Start of Block
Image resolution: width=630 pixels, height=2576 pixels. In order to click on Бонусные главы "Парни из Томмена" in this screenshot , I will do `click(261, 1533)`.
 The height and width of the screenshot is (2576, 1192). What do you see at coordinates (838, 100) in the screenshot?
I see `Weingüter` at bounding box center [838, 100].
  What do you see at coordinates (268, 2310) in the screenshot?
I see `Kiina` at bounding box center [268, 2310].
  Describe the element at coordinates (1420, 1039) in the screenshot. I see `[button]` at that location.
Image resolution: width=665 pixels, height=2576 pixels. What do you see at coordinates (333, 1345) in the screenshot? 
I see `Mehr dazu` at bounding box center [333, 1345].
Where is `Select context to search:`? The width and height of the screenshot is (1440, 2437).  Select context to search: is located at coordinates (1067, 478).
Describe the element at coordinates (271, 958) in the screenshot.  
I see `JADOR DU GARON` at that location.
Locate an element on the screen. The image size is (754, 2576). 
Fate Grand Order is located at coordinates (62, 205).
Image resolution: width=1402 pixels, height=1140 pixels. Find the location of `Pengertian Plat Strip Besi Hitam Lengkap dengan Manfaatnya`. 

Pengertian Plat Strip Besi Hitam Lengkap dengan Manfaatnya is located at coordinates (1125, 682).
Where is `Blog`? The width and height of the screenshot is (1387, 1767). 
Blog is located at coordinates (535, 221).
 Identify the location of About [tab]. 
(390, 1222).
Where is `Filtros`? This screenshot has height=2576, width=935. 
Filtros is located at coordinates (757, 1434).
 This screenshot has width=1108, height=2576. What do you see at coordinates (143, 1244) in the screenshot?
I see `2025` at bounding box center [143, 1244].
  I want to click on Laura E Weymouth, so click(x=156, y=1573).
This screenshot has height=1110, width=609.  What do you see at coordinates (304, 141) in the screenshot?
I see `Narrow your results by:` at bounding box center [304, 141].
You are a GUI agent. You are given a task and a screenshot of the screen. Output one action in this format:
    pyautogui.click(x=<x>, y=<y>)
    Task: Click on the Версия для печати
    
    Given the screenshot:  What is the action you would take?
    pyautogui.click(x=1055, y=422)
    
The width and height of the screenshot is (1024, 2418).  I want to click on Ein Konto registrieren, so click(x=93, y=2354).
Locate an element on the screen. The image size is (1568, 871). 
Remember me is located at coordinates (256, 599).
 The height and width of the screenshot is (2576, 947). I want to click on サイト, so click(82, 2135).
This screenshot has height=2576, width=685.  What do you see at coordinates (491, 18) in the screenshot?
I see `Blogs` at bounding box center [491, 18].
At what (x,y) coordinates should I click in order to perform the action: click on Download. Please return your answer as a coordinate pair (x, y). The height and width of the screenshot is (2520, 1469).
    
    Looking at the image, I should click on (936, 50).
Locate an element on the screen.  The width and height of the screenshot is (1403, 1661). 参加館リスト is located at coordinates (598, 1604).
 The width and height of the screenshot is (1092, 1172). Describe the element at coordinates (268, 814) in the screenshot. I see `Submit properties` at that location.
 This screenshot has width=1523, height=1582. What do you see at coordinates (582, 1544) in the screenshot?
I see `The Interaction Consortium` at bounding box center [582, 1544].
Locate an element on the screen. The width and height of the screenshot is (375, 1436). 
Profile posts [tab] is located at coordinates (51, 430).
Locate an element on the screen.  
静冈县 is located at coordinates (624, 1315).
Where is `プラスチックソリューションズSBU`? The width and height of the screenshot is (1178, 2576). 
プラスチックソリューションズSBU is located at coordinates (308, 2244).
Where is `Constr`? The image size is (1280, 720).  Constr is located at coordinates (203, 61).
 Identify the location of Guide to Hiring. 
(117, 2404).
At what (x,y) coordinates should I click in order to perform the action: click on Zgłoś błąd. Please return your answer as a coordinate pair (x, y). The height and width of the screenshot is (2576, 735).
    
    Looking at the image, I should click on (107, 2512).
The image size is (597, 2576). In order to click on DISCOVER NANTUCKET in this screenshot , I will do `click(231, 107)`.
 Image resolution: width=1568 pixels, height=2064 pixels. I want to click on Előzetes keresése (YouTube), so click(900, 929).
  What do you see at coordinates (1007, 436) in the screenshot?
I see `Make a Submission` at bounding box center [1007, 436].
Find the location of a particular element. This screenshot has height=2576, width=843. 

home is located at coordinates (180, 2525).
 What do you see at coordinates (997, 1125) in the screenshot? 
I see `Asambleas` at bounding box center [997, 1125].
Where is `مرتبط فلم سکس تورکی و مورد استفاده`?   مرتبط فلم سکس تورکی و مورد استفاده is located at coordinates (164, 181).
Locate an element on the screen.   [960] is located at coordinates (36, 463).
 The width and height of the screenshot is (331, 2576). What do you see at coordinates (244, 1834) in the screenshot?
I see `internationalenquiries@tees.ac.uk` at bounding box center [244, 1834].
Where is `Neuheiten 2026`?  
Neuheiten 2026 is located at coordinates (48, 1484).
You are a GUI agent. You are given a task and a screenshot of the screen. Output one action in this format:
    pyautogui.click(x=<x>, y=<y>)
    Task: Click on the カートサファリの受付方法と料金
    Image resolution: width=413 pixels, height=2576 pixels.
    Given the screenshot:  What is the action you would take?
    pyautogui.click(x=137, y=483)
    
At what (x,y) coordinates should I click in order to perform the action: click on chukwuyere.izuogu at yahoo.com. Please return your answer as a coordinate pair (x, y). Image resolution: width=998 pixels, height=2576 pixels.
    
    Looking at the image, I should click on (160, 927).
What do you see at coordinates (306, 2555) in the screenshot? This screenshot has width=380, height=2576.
End of Block
Task prompt: From the first line to the last, please write out the entries exactly.

Solution:
Image resolution: width=630 pixels, height=2576 pixels. In order to click on Бонусные главы "Парни из Томмена" in this screenshot , I will do `click(261, 1533)`.
 The height and width of the screenshot is (2576, 1192). What do you see at coordinates (838, 100) in the screenshot?
I see `Weingüter` at bounding box center [838, 100].
  What do you see at coordinates (268, 2310) in the screenshot?
I see `Kiina` at bounding box center [268, 2310].
  Describe the element at coordinates (1420, 1039) in the screenshot. I see `[button]` at that location.
Image resolution: width=665 pixels, height=2576 pixels. What do you see at coordinates (333, 1345) in the screenshot? 
I see `Mehr dazu` at bounding box center [333, 1345].
Where is `Select context to search:`? The width and height of the screenshot is (1440, 2437).  Select context to search: is located at coordinates (1067, 478).
Describe the element at coordinates (271, 958) in the screenshot.  
I see `JADOR DU GARON` at that location.
Locate an element on the screen. The image size is (754, 2576). 
Fate Grand Order is located at coordinates (62, 205).
Image resolution: width=1402 pixels, height=1140 pixels. Find the location of `Pengertian Plat Strip Besi Hitam Lengkap dengan Manfaatnya`. 

Pengertian Plat Strip Besi Hitam Lengkap dengan Manfaatnya is located at coordinates (1125, 682).
Where is `Blog`? The width and height of the screenshot is (1387, 1767). 
Blog is located at coordinates (535, 221).
 Identify the location of About [tab]. 
(390, 1222).
Where is `Filtros`? This screenshot has height=2576, width=935. 
Filtros is located at coordinates (757, 1434).
 This screenshot has width=1108, height=2576. What do you see at coordinates (143, 1244) in the screenshot?
I see `2025` at bounding box center [143, 1244].
  I want to click on Laura E Weymouth, so click(x=156, y=1573).
This screenshot has height=1110, width=609.  What do you see at coordinates (304, 141) in the screenshot?
I see `Narrow your results by:` at bounding box center [304, 141].
You are a GUI agent. You are given a task and a screenshot of the screen. Output one action in this format:
    pyautogui.click(x=<x>, y=<y>)
    Task: Click on the Версия для печати
    
    Given the screenshot:  What is the action you would take?
    pyautogui.click(x=1055, y=422)
    
The width and height of the screenshot is (1024, 2418).  I want to click on Ein Konto registrieren, so click(x=93, y=2354).
Locate an element on the screen. The image size is (1568, 871). 
Remember me is located at coordinates (256, 599).
 The height and width of the screenshot is (2576, 947). I want to click on サイト, so click(82, 2135).
This screenshot has height=2576, width=685.  What do you see at coordinates (491, 18) in the screenshot?
I see `Blogs` at bounding box center [491, 18].
At what (x,y) coordinates should I click in order to perform the action: click on Download. Please return your answer as a coordinate pair (x, y). The height and width of the screenshot is (2520, 1469).
    
    Looking at the image, I should click on (936, 50).
Locate an element on the screen.  The width and height of the screenshot is (1403, 1661). 参加館リスト is located at coordinates (598, 1604).
 The width and height of the screenshot is (1092, 1172). Describe the element at coordinates (268, 814) in the screenshot. I see `Submit properties` at that location.
 This screenshot has width=1523, height=1582. What do you see at coordinates (582, 1544) in the screenshot?
I see `The Interaction Consortium` at bounding box center [582, 1544].
Locate an element on the screen. The width and height of the screenshot is (375, 1436). 
Profile posts [tab] is located at coordinates (51, 430).
Locate an element on the screen.  
静冈县 is located at coordinates (624, 1315).
Where is `プラスチックソリューションズSBU`? The width and height of the screenshot is (1178, 2576). 
プラスチックソリューションズSBU is located at coordinates (308, 2244).
Where is `Constr`? The image size is (1280, 720).  Constr is located at coordinates (203, 61).
 Identify the location of Guide to Hiring. 
(117, 2404).
At what (x,y) coordinates should I click in order to perform the action: click on Zgłoś błąd. Please return your answer as a coordinate pair (x, y). The height and width of the screenshot is (2576, 735).
    
    Looking at the image, I should click on (107, 2512).
The image size is (597, 2576). In order to click on DISCOVER NANTUCKET in this screenshot , I will do `click(231, 107)`.
 Image resolution: width=1568 pixels, height=2064 pixels. I want to click on Előzetes keresése (YouTube), so click(900, 929).
  What do you see at coordinates (1007, 436) in the screenshot?
I see `Make a Submission` at bounding box center [1007, 436].
Find the location of a particular element. This screenshot has height=2576, width=843. 

home is located at coordinates (180, 2525).
 What do you see at coordinates (997, 1125) in the screenshot? 
I see `Asambleas` at bounding box center [997, 1125].
Where is `مرتبط فلم سکس تورکی و مورد استفاده`?   مرتبط فلم سکس تورکی و مورد استفاده is located at coordinates (164, 181).
Locate an element on the screen.   [960] is located at coordinates (36, 463).
 The width and height of the screenshot is (331, 2576). What do you see at coordinates (244, 1834) in the screenshot?
I see `internationalenquiries@tees.ac.uk` at bounding box center [244, 1834].
Where is `Neuheiten 2026`?  
Neuheiten 2026 is located at coordinates (48, 1484).
You are a GUI agent. You are given a task and a screenshot of the screen. Output one action in this format:
    pyautogui.click(x=<x>, y=<y>)
    Task: Click on the カートサファリの受付方法と料金
    Image resolution: width=413 pixels, height=2576 pixels.
    Given the screenshot:  What is the action you would take?
    pyautogui.click(x=137, y=483)
    
At what (x,y) coordinates should I click in order to perform the action: click on chukwuyere.izuogu at yahoo.com. Please return your answer as a coordinate pair (x, y). Image resolution: width=998 pixels, height=2576 pixels.
    
    Looking at the image, I should click on (160, 927).
What do you see at coordinates (306, 2555) in the screenshot? This screenshot has width=380, height=2576.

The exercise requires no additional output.